Je ne puis faire pousser les feuilles, celles que nous sommes,
répétitions de flux tronqués, continuum d’interruptions,

éclipses diurnes, rythmés par sonneries qui coupent
la question, coupent court à l’approximation, malentendus.

Dernière heure, dernière minute, jusqu’au temps à venir,
piège en arabesque, enfer inextricable, virevoltant,

viendra, reviendra par déroutement, main tendue, déliée.
Par ce présent de commencements, en avant, me déployer.

Présentation de l’auteur




Thibault Loiselle, Poèmes

Lost Highway

Voilà le ciel si noir 
qu‘il laisse le chant 
des cigales nu et 
mort. Voilà le ciel – 
figures de cire étranglées, 
couleurs léthales comme 
des poignards plantés 
aux yeux de la nuit.

Voilà à quel point le ciel 
est aveugle quand on l’allume 
avec des phares.

Sais-tu qui nous sommes ?

Deux lobes brillants 
dans la nuit des temps :
une averse de bandes blanches 
qui éjaculent le pare-brise, 
les feux une plaque d’acier
qui rampe le noir comme 
une armée de mygales.

Tu m’as saisi les yeux 
dans la bluette – 
comme si tu pensais 
pouvoir prendre plus 
qu’une ombre. Tu m’as 
saisi les yeux, baissé la vitre,
puis tu as tendu le revolver 
vers la mer. Clic. Une comète 
qui éclate sur ma rétine. Puis 
la détonation qui me remplit
comme un encens 
dans une conque.

J’ai la rage de n’avoir que 
ces yeux pleins de chair pour l’orage mais
la joie de pouvoir te les confier, 
le temps qu’un éclair prend 
pour balafrer la nuit
et se rabattre dans son ventre. Le revolver 
encore chaud de ta paume 
qui noie mes mains
dans la moiteur d’astres ensablés.
Puis je rate ma cible. Je rate 
ma cible
 pour trouver

l’étoile enfouie.

Sais-tu qui nous fûmes ?

Les couleurs pures de paix 
qui fusillent la nuit lorsqu’elle
s‘assoupit.
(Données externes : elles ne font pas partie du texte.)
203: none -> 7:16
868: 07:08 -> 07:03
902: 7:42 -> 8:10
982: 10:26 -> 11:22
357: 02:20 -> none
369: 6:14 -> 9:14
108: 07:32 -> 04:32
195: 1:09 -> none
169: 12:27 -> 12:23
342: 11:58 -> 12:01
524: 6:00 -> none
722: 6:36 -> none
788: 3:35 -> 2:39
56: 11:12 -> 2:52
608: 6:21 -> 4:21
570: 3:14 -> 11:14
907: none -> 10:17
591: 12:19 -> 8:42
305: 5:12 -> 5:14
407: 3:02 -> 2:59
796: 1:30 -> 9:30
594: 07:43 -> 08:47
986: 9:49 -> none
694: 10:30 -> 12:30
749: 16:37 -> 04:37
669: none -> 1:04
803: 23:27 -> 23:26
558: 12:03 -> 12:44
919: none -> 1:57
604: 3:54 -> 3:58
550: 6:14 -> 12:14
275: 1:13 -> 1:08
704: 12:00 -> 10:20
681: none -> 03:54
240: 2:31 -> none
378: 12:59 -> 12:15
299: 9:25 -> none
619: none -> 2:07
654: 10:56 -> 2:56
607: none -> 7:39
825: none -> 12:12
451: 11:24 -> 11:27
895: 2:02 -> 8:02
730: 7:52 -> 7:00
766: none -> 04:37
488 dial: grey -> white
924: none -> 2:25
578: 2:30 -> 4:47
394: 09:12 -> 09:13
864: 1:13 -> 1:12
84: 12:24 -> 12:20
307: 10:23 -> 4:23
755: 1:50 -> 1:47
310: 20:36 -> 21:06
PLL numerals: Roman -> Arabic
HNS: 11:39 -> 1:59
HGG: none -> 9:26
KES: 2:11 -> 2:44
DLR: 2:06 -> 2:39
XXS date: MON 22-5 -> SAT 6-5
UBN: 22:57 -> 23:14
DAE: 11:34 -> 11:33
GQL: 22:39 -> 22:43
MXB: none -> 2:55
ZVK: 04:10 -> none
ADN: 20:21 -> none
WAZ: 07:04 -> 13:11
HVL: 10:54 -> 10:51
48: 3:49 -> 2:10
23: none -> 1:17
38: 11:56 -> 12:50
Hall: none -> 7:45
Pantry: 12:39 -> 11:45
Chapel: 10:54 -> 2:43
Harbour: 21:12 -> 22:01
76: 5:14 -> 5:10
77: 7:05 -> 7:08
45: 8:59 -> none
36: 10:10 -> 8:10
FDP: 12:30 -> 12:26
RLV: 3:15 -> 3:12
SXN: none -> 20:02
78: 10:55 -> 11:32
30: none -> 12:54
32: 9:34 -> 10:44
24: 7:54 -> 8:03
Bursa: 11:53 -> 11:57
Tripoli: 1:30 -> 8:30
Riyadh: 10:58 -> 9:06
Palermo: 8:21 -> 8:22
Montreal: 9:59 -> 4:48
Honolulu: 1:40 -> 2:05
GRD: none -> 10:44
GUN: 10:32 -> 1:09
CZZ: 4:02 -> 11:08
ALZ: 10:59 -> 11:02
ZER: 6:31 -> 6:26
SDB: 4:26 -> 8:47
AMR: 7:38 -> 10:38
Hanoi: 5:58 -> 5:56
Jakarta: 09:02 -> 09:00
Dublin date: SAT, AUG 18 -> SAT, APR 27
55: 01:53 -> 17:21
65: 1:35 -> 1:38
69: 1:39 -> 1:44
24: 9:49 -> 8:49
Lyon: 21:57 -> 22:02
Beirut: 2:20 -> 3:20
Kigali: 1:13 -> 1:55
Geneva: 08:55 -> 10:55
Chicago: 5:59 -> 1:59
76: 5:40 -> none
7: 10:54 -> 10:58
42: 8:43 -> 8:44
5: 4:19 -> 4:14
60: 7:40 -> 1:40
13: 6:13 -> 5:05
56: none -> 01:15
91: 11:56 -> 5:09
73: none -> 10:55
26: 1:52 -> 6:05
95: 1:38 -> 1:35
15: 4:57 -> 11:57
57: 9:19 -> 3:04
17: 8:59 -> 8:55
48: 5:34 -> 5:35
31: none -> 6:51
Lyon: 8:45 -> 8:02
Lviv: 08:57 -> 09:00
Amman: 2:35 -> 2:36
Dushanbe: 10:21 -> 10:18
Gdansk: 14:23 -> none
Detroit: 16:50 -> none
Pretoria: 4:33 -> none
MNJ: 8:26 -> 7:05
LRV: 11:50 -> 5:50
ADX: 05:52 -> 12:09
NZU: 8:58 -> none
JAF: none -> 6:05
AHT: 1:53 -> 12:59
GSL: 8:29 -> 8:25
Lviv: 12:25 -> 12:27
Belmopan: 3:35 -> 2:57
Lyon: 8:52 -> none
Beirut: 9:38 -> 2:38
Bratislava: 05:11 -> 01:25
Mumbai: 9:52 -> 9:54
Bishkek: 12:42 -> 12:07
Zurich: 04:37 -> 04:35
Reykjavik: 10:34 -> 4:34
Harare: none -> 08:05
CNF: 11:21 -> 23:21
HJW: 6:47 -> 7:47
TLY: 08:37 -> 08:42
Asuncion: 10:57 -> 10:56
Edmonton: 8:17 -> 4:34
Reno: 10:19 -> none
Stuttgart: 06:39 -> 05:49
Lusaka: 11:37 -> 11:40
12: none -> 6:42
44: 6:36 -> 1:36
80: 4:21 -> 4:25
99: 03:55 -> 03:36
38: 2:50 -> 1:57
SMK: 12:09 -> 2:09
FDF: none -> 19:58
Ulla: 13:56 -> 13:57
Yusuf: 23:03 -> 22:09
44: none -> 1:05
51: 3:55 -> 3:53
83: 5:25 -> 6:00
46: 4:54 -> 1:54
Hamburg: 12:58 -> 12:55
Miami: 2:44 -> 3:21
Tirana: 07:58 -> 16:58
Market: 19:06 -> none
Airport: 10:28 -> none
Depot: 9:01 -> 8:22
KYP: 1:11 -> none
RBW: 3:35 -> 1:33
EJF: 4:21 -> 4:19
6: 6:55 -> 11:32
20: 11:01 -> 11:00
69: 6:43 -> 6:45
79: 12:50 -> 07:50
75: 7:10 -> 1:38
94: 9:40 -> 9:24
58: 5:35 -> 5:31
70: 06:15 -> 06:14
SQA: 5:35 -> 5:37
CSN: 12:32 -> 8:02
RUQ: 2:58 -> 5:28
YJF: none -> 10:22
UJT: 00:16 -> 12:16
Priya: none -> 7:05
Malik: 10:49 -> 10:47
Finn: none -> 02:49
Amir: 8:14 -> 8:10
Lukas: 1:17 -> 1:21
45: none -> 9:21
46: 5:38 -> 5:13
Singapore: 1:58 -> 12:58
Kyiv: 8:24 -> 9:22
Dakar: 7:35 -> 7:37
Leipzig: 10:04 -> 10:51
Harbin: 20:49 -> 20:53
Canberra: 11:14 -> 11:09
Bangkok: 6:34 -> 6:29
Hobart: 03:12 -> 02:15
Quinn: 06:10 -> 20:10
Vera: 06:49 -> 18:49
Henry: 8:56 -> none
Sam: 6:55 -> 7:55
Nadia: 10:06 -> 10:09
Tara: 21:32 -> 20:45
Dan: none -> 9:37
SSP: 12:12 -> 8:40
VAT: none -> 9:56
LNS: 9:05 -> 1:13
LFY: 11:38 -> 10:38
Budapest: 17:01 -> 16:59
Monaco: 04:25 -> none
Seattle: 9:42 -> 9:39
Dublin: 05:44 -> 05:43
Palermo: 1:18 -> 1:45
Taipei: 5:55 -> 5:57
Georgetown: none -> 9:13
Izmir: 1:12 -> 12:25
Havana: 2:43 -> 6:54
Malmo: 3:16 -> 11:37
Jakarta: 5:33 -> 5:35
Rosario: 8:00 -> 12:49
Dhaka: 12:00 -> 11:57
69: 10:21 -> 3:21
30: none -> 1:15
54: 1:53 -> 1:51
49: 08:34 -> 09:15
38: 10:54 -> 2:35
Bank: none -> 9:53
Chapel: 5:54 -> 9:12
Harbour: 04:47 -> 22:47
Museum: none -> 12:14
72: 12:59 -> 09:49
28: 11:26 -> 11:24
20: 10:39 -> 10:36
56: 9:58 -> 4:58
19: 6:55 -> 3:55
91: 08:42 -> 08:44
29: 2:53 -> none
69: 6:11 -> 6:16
Tu laisses le sable
galoper ta peau nue. Comme 
d’habitude tu es froid comme neige
mais tes gestes ont la chaleur 
de celui qui sait la récolter
au creux de sa main,
la voir fondre
sous sa langue en prononçant un voeu, tout bas :

soit aimé – soit le pas 
sans raison que l’oeil fait
pour dévêtir le ciel.

 

(S)ilence & (M)urmures

Ailleurs si 
j’écris. Avant
si je compte

jusqu’à trois,
tu reprendras
ta peau de nuit

et la coudra sur
mon nom pour
ne pas le perdre

si la tienne
brûle à vif. Car 
le nom dépend 

d’heures que
je n’ai pas, où
tu n’es pas

sans être à
personne
d’autre. Car

on croit que 
c’est croire 
jusqu’à ce
qu’une nuit
pleine de
 
lanières bleues
s’emmêlent. 
On croit que c’est
une peau jusqu’à

ce qu’elle se tende
assez
pour en faire
une carte.

Hérétiques

Ou encore : je n’ai été chrétien qu’au jour où le septième ciel

était presque assez haut pour que retomber en vaille la peine.
Car je n’ai jamais su mieux aimer la terre qu’à tes pieds

sur la pédale d’accélérateur, le monde une pluie de phares

qui mouillent la nuit jusqu’à ce que les mains noires du cèdre 
grelottent ton visage. L’intime de ta danse semblable à une couleuvre

lorsqu’elle se dénude au soleil pour atterrir dans le rêve

le plus blanc. Est-ce qu’il se brisera dans la foudre, ou 
durera-t-il comme une pluie d’été ? C’est ce que les

mots implorent en s’effaçant – la ligne noire et funambule
sur laquelle je cours. Après tout je ne crains plus de passer pour faible.

Ce que je crains, c’est que ma faiblesse s’arrête de faire des

entailles sur ma peau. Après tout, l’origine n’était qu’une poussière 
avec la précision d’une flèche. Après tout, l’origine n’est qu’une poussière

face au soleil qui la fait durer en la criblant - en l’aimant.